2. Define, build and start the pool

<pool type='fs'>
  <name>mypool</name>
  <source>
    <device path='/dev/sda11'/>
    <format type='auto'/>
  </source>
  <target>
    <path>/var/lib/libvirt/images/mypool</path>
  </target>
</pool>

# virsh pool-define mypool.xml

# virsh pool-build mypool

# virsh pool-start mypool

3. Check the pool is working fine.

# df -h
/dev/sda11              11M  1.1M  9.0M  11% /var/lib/libvirt/images/mypool

4. Prepare the following xml to create volume in the pool.

# cat vol-disk-template.xml
<volume>
  <name>disk1.img</name>
  <capacity unit='M'>100</capacity>
  <allocation unit='M'>0</allocation>
  <target>
    <path>/var/lib/libvirt/images/mypool/disk1.img</path>
    <format type='raw'/>
  </target>
</volume>

# virsh vol-create mypool vol-disk-template.xml

5. Attach the volume to an existing guest as 2rd disk, then start the guest.

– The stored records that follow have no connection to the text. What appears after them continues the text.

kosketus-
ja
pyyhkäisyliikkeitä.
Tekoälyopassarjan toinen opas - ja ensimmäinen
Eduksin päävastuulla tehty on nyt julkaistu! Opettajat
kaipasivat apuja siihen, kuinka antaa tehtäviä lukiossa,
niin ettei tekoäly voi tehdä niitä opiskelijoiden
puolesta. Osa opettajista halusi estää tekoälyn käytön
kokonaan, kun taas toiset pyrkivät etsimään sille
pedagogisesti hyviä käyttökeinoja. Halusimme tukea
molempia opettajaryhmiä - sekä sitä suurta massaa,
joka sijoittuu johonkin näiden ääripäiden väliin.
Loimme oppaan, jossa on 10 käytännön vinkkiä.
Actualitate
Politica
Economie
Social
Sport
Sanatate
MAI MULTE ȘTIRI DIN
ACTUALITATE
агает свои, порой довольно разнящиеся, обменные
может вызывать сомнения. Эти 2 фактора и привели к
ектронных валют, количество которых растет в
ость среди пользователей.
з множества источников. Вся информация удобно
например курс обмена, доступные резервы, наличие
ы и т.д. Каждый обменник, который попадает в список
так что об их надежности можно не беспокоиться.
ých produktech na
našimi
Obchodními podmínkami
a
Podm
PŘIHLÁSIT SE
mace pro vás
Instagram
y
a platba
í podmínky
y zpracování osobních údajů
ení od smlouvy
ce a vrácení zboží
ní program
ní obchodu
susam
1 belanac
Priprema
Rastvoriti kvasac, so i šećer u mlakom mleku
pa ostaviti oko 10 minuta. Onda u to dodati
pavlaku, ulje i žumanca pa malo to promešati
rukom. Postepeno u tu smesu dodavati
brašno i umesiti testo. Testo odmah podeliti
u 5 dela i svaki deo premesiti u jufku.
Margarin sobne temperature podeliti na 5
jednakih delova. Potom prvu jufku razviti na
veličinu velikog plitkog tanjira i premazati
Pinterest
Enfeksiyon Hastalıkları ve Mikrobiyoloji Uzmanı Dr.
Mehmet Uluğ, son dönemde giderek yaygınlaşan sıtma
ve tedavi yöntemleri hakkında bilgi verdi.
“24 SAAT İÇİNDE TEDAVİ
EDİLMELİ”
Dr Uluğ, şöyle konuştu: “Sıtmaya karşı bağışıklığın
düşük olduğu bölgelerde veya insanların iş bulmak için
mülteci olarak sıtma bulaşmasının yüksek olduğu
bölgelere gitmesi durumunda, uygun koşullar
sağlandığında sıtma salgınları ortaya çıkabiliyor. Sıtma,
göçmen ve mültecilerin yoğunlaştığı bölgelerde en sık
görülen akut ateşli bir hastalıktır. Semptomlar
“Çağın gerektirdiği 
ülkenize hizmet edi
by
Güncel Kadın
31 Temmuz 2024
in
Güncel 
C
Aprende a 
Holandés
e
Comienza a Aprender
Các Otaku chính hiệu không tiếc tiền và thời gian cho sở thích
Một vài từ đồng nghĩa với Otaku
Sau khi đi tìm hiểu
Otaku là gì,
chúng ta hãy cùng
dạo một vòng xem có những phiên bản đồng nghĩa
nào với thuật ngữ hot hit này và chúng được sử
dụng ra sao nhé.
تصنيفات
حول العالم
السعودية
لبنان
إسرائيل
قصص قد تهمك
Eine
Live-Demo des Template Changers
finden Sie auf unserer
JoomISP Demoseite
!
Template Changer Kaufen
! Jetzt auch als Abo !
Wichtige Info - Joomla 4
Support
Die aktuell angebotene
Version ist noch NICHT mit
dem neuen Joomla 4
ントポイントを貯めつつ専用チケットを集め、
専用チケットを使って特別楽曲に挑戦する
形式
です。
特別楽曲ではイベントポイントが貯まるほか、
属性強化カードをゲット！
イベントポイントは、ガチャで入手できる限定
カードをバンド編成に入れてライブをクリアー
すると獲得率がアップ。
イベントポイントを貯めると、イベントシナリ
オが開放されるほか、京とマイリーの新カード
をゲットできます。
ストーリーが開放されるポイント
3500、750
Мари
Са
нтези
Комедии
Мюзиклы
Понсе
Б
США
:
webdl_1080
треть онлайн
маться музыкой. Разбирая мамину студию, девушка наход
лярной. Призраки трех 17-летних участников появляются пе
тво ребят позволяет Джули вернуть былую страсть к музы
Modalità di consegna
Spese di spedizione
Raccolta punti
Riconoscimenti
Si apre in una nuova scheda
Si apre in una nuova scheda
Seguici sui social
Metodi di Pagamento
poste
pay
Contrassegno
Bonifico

6. In guest, try to write some staf (which size is bigger than 50M ) in the 2rd disk.

# fdisk /dev/vdb

# mkfs.ext3 /dev/vdb1

# mount /dev/vdb1 /mnt

# dd if=/dev/zero of=/mnt/test.img bs=1M count=50

7. virsh list --all
 Id Name                 State
----------------------------------
  6 guest                paused


Expected result:
There should be some message that prompt user no availabe space, and the guest can be resumed successfully.

Actual result:
The guest will be paused automatically and cannot be resumed without any error info when there is overcommit to the storage.

Additional info:

Comment 2 Dave Allan 2011-07-13 13:47:50 UTC
(In reply to comment #0)

Thank you for the detailed bug report--it's very helpful.

> and get the error report in qemu/$guest.log when the guest is paused
> # cat /var/log/libvirt/qemu/guest.log
> block I/O error in device 'drive-virtio-disk0': No space left on device (28)

That's where the error is intended to be reported.  There is also an event emitted that provides the same information as the guest.log, that the VM was stopped because of an i/o error: event VIR_DOMAIN_EVENT_SUSPENDED, detail VIR_DOMAIN_EVENT_SUSPENDED_IOERROR

> Expected result:
> There should be some message that prompt user no availabe space, and the guest
> can be resumed successfully.

The guest has been configured to pause on i/o error, which is why it does not resume, or rather it resumes and then immediately suspends again.  It can't continue because it's out of disk space.  If you extend the underlying storage, the guest will stay running.

Comment 3 Dave Allan 2011-07-13 14:01:26 UTC
BTW, to control the behavior on i/o error, see:

http://libvirt.org/formatdomain.html#elementsDisks

In particular:

The optional error_policy attribute controls how the hypervisor will behave on an error, possible values are "stop", "ignore", and "enospace".